Hi folks,
I’m trying to generate a lookup table. example query = ACTGGTC, example related data = 1,200483

I have some strings, with which I want to associate some numeric data. Ideally I would be able to set up a Perl style hash where they keys are my strings, and the values are my numeric data.
I have read teh sequence processing related papers, but haven’t found the magic bullet. I would like to use textures for this, but really, if anyone can tell me any way to do this I’d be happy.

I’m not sure I understand where CUDA fits into this situation though…can you elaborate a little more? Are you trying to generate hashes from the input strings using CUDA?

Here is some more detail about what I would like to do:

I have a number of short DNA sequences, and their respective genomic locations, a simple example:
AAAA 1111
CCAA 2222
CCTT3333
ACTG 4444
etc.

I have many of these (think 10000 to many millions). I would like to be able to load these pairs into memory on the device and then, when presented with a sequence such as AAAA, get back the related genomic location.

I have an idea for you that might work, but first, the two associated problems:

If you have strings longer than a certain length (I think something like 6 characters, for the method below) it won’t work due to integer overflow.

If some sequence are found a large number of times, while others are only found a few times, you might have some issues allocating memory…but you could always do some kind of histogram, transfer back to the host, allocate the memory for each sequence (for it’s location pointers), and go from there.

Here’s the idea:

Since you only have four ‘characters’ (i.e. bases), you can use a simple method to identify each string uniquely (whether on the host or the device). Assign each 2-tuple of the base and the position in the string, e.g. (A, 3) a prime number. For example:

Position 1:
A = 2
C = 3
G = 5
T = 7
Position 2:
A = 11
C = 13
G = 17
T = 19
etc.

Following that pattern, ACTG would be assigned the ID of 45214 (2 * 13 * 37 * 47). Due to the properties of prime numbers, no other string would ever be able to have this ID, so whenever you see 45214, you would know that the represented string is ACTG.

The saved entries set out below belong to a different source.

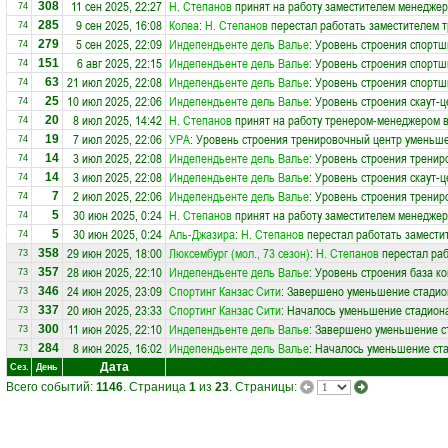
11 сен 2025, 22:27
Н. Степанов
принят на работу заместителем менеджер
308
74
9 сен 2025, 16:08
Колеа
:
Н. Степанов
перестал работать заместителем т
285
74
5 сен 2025, 22:09
Индепендьенте дель Валье
: Уровень строения спортш
279
74
6 авг 2025, 22:15
Индепендьенте дель Валье
: Уровень строения спортш
151
74
21 июл 2025, 22:08
Индепендьенте дель Валье
: Уровень строения спортш
63
74
10 июл 2025, 22:06
Индепендьенте дель Валье
: Уровень строения скаут-ц
25
74
8 июл 2025, 14:42
Н. Степанов
принят на работу тренером-менеджером 
20
74
7 июл 2025, 22:06
УРА
: Уровень строения тренировочный центр уменьше
19
74
3 июл 2025, 22:08
Индепендьенте дель Валье
: Уровень строения тренир
14
74
3 июл 2025, 22:08
Индепендьенте дель Валье
: Уровень строения скаут-ц
14
74
2 июл 2025, 22:06
Индепендьенте дель Валье
: Уровень строения тренир
7
74
30 июн 2025, 0:24
Н. Степанов
принят на работу заместителем менеджер
5
74
30 июн 2025, 0:24
Аль-Джазира
:
Н. Степанов
перестал работать заместит
5
74
29 июн 2025, 18:00
Люксембург (мол., 73 сезон)
:
Н. Степанов
перестал раб
358
73
28 июн 2025, 22:10
Индепендьенте дель Валье
: Уровень строения база к
357
73
24 июн 2025, 23:09
Спортинг Канзас Сити
: Завершено уменьшение стадион
346
73
20 июн 2025, 23:33
Спортинг Канзас Сити
: Началось уменьшение стадиона
337
73
11 июн 2025, 22:10
Индепендьенте дель Валье
: Завершено уменьшение ст
300
73
8 июн 2025, 16:02
Индепендьенте дель Валье
: Началось уменьшение ста
284
73
Дата
Сез.
День
Всего событий:
1146
. Страница
1
из
23
. Страницы:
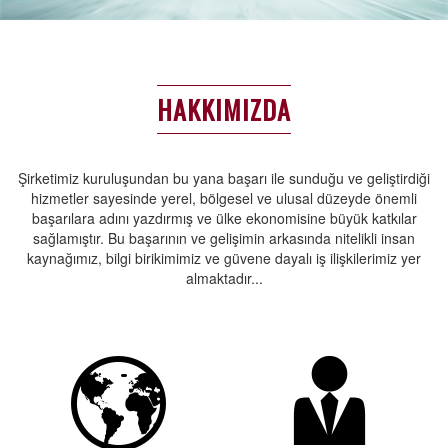
HAKKIMIZDA
Şirketimiz kuruluşundan bu yana başarı ile sunduğu ve geliştirdiği
hizmetler sayesinde yerel, bölgesel ve ulusal düzeyde önemli
başarılara adını yazdırmış ve ülke ekonomisine büyük katkılar
sağlamıştır. Bu başarının ve gelişimin arkasında nitelikli insan
kaynağımız, bilgi birikimimiz ve güvene dayalı iş ilişkilerimiz yer
almaktadır...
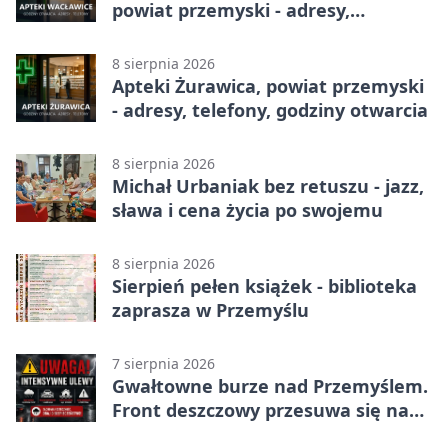
powiat przemyski - adresy,
telefony, godziny otwarcia
8 sierpnia 2026
Apteki Żurawica, powiat przemyski
- adresy, telefony, godziny otwarcia
8 sierpnia 2026
Michał Urbaniak bez retuszu - jazz,
sława i cena życia po swojemu
8 sierpnia 2026
Sierpień pełen książek - biblioteka
zaprasza w Przemyślu
7 sierpnia 2026
Gwałtowne burze nad Przemyślem.
Front deszczowy przesuwa się na
wschód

Then, to use this method, you could first calculate the ID numbers of each sequence you’re going to use (which could be calculated once and stored for re-use). Convert the sequence array into a 32-bit or 64-bit unsigned integer sequence/array and copy to the device. You could then perform a histogram on the values to determine how often each one occurs. If you’ve already allocated 4*N bytes (where N is the number of sequences you are processing), you can use the cumulative values of the histogram to compute the ‘starting’ memory location for an array of device pointers in memory that will store pointers to wherever that sequence appears in your original input DNA.

Note that you could also use the prime number trick ‘recursively’; that is to say, if you know you’re only looking for any of the 4-base-pair combinations, you could assign them to the prime values in order (i.e. AAAA = 2, AAAC = 3, AAAG = 5, AAAT = 7, CAAA = 11, etc.) and then use the same method as described above to reduce the amount of data required for each sequence (and so, fit longer sequences into the device memory).

P.S. Oddly enough, I learned this method when reading about computer-based poker hand evaluators.

THis is a good idea for short sequences where the combinatorics don’t get too big, nice work.
Unfortunately, the example I was giving was a simplification of the problem.

In practise I would have sequences of up to 50 characters.
I had thought of encoding each letter as a 3 bit representation (there are five characters A,C,T,G,\0), so then a string of 50 characters would be 50 bits, or 19 bytes. But unfortunately 2^150 goes way outside of my addressable space.

So are you just trying to determine the locations in the overall DNA sequence for each smaller sequence? If so, you might still try some sort of recursive tree method based on what I wrote above, then do a scan or reduction of some kind of combine the trees and determine which actual sequence you have found.

The product-of-primes idea is clever. Especially for poker hands, where they are invariant to the order of the cards, because the encoding is automatially invariant also. But in this case, 4 possible letters fits very well into 2 bits. I’d say record a length (one byte) and then four bases per byte after that. So simple. When the encoding is longer than your hash table key, you can reduce it by calculating the modulus with respect to some appropriately large prime number.

But I’d say the hash function (or whatever encoding) itself is not the most difficult part. Actually implementing the hash table is complicated, especially trying to update the data without thread conflicts and race conditions.

If your values are fixed it may be simpler to sort them once and just do a binary search, which should be straightforward to implement. Then if your implementation is still too slow you can consider a hash table.